Producers should keep track of when and how long cattle were in each pasture, how many AUMs were used and the amount of rainfall received in the pasture.
“Actual records are a much better estimate than a book value of what the value of that pasture will be over time,” she said.
Taking photos is also a good way to remember what a pasture looked like and how it has changed over time. Producers should take photos of the same area with a distinct marker so they can see how the pasture has changed. This marker can be anything from a steel post to a landmark.
One animal unit month (AUM) is equal to 780 pounds of air-dried forage. One animal unit day (AUD) is equal to 26 pounds of air-dried forage. One animal unit (AU) of beef is a 1,000-pound animal. Jenkins reminded producers that since not every animal weighs 1,000 pounds, they need an estimated weight of the animal to accurately determine AUMs – or an animal unit equivalent (AUE). For instance, a 1,200-pound cow is 1.2 AUEs, a 300-pound calf is 0.3 AUEs, and a 2,000-pound bull is two AUEs.
“It is important to figure in the bull when calculating AUMs,” Jenkins said. “He will be consuming a considerable amount of forage during the time he is in the pasture.”
At some point, the calf will also need to be added to the amount of AUMs needed. Jenkins suggested that for a cow that calves at the end of March, the calf will need to be added to the AUMs in June.
“By then, it will be consuming enough forage that it will need to be accounted for,” she explained. “As we go through the grazing season, we will need to account for the calf eating about one percent of his body weight while he is nursing the cow. That amount will slowly go up as his body weight increases.”
For a 1,100-pound cow and 300-pound calf, Jenkins averages the average forage demand to 1.4 AUEs per pair from May through October.
To determine the number of AUMs needed for 100 head of cows, multiply the number of pairs by 1.4 AUEs per pair and again by six months. One hundred pairs and four bulls grazing for six months, for example, will require 856 AUMs.
Once the producer has determined how many AUMs are needed, the next thing that needs to be considered is how many AUMs are available.
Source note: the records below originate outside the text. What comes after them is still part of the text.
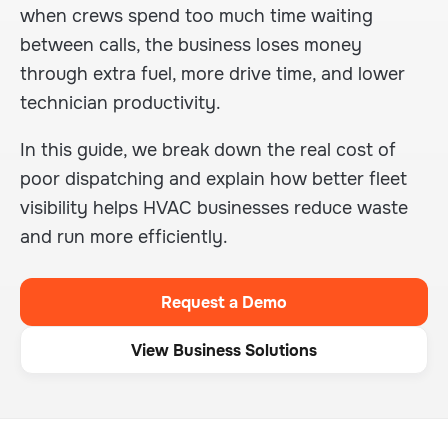
when crews spend too much time waiting
between calls, the business loses money
through extra fuel, more drive time, and lower
technician productivity.
In this guide, we break down the real cost of
poor dispatching and explain how better fleet
visibility helps HVAC businesses reduce waste
and run more efficiently.
Request a Demo
View Business Solutions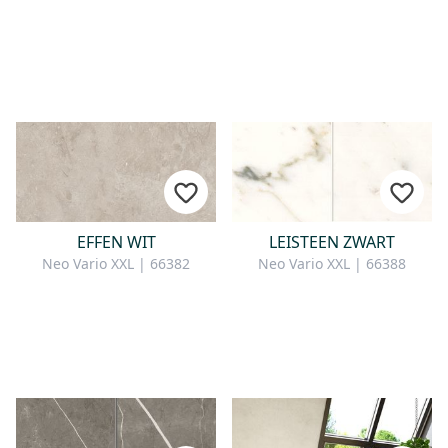
EFFEN WIT
LEISTEEN ZWART
Neo Vario XXL | 66382
Neo Vario XXL | 66388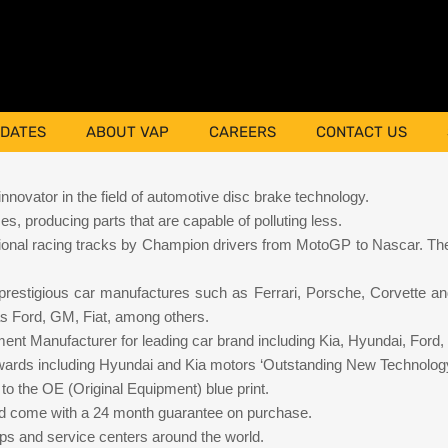
PDATES
ABOUT VAP
CAREERS
CONTACT US
novator in the field of automotive disc brake technology.
s, producing parts that are capable of polluting less.
ional racing tracks by Champion drivers from MotoGP to Nascar. The
prestigious car manufactures such as Ferrari, Porsche, Corvette and
as Ford, GM, Fiat, among others.
ment Manufacturer for leading car brand including Kia, Hyundai, Fo
rds including Hyundai and Kia motors ‘Outstanding New Technolog
to the OE (Original Equipment) blue print.
and come with a 24 month guarantee on purchase.
ops and service centers around the world.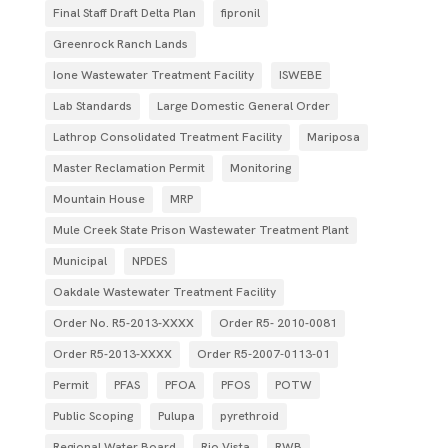
Final Staff Draft Delta Plan
fipronil
Greenrock Ranch Lands
Ione Wastewater Treatment Facility
ISWEBE
Lab Standards
Large Domestic General Order
Lathrop Consolidated Treatment Facility
Mariposa
Master Reclamation Permit
Monitoring
Mountain House
MRP
Mule Creek State Prison Wastewater Treatment Plant
Municipal
NPDES
Oakdale Wastewater Treatment Facility
Order No. R5-2013-XXXX
Order R5- 2010-0081
Order R5-2013-XXXX
Order R5‐2007­‐0113­‐01
Permit
PFAS
PFOA
PFOS
POTW
Public Scoping
Pulupa
pyrethroid
Regional Water Board
Rio Vista
RWB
Forage availability is estimated by vegetative zone, soil type, range site, plant species and rainfall. Differences in rainfall can cause differences in vegetation, Jenkins said. Using a vegetative zone the range is located in can help the producer determine how much carrying capacity the range has by providing a starting point. The producer will then have to evaluate the range on past management, rating the condition from excellent to poor.
Jenkins said if carrying capacity is 0.30 AUM per acre, the number of estimated acres of forage needed can be determined by dividing total AUMs need by AUMs produced per acre. For the 100 pairs and four bulls used in the previous example, 856 AUMs divided by 0.3 AUM per acre require 2,853 acres of estimated forage.
“Determine what your pasture is,” Jenkins encourages producers. “The goal is to not only have long term sustainability of a range, but we also want to have good utilization, so we need to know what we are working with.”
A special measuring device called a hoop or a square can be used to provide an estimate of how much forage is in a pasture. Jenkins recommends taking samples in several different areas of the pasture because there will be several variations.
Once the hoop is placed on the ground, everything should be clipped inside the hoop, placed in a bag and air dried and weighed on a gram scale. Depending upon the size of the hoop, a conversion factor will help the producer determine how much forage is in the pasture.
Jenkins said once the amount of forage is estimated, it has to be converted for the take half and leave half formula.
“It is important to take half and leave half because the plant has to regenerate its roots and be able to grow for the next year,” she explained.
Typically, 50 percent of the plant is vigor, 25 percent is for insects and trampling and 25 percent is for livestock use, she said.
Once the producer has determined how much forage is available in the pasture, he can determine how best to graze it based on whether it is predominantly a cool or warm season grass and how many cattle he has to utilize it.